I am not sure which taxa information there should be, but the vcf contains the header and seemingly SNPs across all chromosomes of the reference genome (at least judging by the chromosome names).
These are the first few lines of the vcf if you are interested:
My guess is that there is nothing in the DB for the readMethod or pathMethod, so it is ok to use the same. If the pipeline had found the sample correctly it would have added a column for lineA.
Yes, I think. Looking at the "methods" table in the DB there is no entry named the same or similar to the read/pathMethod.
I apprechiate your advice and will try to rerun this step.
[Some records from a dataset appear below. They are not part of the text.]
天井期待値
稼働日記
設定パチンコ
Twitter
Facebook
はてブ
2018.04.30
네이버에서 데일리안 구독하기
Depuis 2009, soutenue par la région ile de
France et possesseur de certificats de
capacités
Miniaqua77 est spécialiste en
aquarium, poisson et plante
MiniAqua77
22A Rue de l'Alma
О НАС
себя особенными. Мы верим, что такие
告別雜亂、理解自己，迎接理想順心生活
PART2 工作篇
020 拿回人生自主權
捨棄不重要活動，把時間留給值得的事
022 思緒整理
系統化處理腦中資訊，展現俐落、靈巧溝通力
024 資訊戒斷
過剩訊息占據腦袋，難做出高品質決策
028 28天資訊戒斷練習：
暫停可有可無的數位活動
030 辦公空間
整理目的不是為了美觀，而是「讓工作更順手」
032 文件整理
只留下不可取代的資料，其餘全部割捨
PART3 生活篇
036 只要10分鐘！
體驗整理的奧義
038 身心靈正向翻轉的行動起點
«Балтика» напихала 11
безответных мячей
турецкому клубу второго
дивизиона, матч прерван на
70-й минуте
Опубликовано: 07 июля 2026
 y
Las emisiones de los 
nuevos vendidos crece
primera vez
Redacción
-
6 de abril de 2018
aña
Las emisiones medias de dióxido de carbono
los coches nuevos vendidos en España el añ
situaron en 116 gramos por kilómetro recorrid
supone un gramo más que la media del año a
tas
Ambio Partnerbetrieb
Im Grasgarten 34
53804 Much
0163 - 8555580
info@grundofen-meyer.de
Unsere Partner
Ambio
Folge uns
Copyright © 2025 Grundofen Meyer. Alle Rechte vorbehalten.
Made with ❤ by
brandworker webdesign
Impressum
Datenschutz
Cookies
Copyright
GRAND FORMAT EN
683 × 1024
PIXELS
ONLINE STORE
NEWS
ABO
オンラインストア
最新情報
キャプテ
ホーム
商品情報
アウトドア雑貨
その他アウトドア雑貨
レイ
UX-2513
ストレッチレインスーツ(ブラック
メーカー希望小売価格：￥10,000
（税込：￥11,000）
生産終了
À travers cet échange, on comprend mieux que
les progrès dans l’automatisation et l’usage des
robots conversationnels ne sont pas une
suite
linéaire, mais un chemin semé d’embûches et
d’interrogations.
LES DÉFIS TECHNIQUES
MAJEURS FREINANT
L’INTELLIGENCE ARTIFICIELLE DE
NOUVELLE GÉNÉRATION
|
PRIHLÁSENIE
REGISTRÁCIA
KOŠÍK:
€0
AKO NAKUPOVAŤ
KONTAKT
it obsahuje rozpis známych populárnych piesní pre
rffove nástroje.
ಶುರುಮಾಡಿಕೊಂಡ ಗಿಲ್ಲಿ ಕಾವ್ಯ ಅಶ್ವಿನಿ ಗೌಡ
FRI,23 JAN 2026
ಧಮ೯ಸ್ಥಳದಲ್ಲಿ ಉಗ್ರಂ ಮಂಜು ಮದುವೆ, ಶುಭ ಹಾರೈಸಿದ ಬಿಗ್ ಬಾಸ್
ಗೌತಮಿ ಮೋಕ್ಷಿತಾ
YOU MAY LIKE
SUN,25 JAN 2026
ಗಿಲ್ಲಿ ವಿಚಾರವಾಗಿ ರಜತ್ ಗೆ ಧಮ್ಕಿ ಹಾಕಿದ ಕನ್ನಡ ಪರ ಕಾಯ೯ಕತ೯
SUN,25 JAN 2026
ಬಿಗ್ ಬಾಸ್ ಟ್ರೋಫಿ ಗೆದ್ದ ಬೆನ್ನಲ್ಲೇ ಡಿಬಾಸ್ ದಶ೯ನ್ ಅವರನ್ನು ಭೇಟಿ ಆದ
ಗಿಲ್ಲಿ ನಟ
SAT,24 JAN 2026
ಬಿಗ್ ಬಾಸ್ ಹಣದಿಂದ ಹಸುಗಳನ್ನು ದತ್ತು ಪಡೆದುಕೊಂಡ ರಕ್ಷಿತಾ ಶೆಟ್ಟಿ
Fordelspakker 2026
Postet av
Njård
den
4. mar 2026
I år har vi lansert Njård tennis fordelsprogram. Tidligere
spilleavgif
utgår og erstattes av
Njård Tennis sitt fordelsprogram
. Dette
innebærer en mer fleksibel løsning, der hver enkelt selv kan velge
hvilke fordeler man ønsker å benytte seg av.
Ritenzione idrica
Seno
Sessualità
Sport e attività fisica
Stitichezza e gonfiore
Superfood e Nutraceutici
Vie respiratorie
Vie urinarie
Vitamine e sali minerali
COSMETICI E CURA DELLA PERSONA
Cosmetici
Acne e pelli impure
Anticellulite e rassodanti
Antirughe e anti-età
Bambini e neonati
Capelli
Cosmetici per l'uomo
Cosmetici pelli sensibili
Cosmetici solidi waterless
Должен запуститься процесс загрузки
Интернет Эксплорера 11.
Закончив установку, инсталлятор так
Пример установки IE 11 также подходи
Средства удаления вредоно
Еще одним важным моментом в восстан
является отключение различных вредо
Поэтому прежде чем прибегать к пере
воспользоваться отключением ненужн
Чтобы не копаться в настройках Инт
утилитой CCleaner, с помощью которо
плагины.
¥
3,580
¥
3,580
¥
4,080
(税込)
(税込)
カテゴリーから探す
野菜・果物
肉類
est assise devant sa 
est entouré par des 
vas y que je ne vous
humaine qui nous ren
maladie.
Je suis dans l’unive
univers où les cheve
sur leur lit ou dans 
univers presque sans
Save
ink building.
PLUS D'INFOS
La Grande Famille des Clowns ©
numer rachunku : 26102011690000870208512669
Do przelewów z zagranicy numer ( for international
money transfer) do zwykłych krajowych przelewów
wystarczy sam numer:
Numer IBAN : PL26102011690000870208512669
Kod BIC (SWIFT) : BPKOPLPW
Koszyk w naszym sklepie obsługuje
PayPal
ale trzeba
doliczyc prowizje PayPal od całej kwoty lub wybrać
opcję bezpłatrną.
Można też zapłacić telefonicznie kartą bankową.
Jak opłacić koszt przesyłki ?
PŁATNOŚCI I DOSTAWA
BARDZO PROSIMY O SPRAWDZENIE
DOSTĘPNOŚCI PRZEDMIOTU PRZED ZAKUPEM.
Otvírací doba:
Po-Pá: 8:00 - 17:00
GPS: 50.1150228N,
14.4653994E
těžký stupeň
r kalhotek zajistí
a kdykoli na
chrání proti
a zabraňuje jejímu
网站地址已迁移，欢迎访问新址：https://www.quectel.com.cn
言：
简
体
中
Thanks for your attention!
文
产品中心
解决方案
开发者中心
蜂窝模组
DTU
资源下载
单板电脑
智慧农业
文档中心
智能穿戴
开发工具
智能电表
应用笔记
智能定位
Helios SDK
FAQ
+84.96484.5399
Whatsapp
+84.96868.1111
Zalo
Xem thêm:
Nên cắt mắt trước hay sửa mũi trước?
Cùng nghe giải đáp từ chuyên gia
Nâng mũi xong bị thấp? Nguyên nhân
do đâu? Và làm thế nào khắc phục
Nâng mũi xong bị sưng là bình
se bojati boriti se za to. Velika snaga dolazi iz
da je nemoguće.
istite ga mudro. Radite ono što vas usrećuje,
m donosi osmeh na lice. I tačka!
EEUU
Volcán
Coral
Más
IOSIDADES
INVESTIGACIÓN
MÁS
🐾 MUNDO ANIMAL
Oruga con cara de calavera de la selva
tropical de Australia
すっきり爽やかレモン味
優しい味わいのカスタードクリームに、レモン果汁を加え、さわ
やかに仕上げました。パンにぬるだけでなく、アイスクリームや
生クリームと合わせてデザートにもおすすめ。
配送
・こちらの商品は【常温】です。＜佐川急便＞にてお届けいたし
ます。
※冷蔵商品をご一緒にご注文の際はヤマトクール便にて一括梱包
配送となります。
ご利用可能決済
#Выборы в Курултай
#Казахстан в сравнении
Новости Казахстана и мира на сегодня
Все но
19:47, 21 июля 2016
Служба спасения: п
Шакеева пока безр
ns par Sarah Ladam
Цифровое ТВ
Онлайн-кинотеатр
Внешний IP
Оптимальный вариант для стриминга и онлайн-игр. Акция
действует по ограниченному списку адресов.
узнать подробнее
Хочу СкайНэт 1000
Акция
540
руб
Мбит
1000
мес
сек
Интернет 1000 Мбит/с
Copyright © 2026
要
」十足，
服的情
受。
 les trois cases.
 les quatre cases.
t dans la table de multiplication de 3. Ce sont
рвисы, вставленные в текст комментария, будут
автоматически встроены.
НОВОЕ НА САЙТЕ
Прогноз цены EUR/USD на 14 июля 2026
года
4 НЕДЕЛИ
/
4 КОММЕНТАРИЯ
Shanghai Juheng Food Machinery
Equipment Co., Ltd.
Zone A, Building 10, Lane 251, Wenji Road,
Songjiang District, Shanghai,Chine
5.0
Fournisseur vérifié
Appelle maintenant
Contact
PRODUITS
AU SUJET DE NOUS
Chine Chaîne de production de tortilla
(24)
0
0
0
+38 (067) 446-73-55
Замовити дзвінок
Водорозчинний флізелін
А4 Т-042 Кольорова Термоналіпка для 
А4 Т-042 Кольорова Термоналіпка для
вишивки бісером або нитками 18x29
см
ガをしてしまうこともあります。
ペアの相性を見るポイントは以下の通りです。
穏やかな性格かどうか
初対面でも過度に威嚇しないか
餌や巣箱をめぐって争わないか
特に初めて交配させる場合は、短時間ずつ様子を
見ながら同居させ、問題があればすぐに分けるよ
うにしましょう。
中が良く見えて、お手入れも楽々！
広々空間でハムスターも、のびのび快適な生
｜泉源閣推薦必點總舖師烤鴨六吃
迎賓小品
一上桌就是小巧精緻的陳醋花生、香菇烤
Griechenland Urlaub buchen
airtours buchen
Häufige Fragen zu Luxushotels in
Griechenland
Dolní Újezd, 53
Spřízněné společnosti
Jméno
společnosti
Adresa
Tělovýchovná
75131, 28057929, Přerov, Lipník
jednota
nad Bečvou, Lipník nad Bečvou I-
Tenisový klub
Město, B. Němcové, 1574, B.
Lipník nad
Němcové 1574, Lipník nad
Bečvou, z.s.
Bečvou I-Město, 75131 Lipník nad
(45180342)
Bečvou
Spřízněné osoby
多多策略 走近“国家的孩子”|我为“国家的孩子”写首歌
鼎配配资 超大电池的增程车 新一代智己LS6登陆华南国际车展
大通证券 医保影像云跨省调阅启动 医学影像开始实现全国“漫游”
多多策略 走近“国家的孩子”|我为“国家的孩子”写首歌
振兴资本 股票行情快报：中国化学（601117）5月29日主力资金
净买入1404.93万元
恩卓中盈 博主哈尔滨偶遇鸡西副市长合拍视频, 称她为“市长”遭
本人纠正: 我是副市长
Thank you!
Sorry, perhaps also as a clarification for later regarding the VCF file.
The REF column will contain the allele of the reference genome, while the ALT contains all the alleles of the pangenome, i.e. those of my assemblies and not of my samples (fastq files based), correct?
1) Is there a way to tell the best calculated path from the VCF? My chromosomes are unfortunately called the same across assemblies, so I would guess the "ASM_Chr" field would not help? Or is the path only saved in the BLOB in the "paths" table inside the DB? If yes, how do I access the BLOB object to create something readable (I unfortunately do not have prior experience with sql)?
2) Is the alignment against the pangenome itself saved somewhere? Since I might want to continue work with it.
Sorry, if this is too far from the first topic, I will create a new post.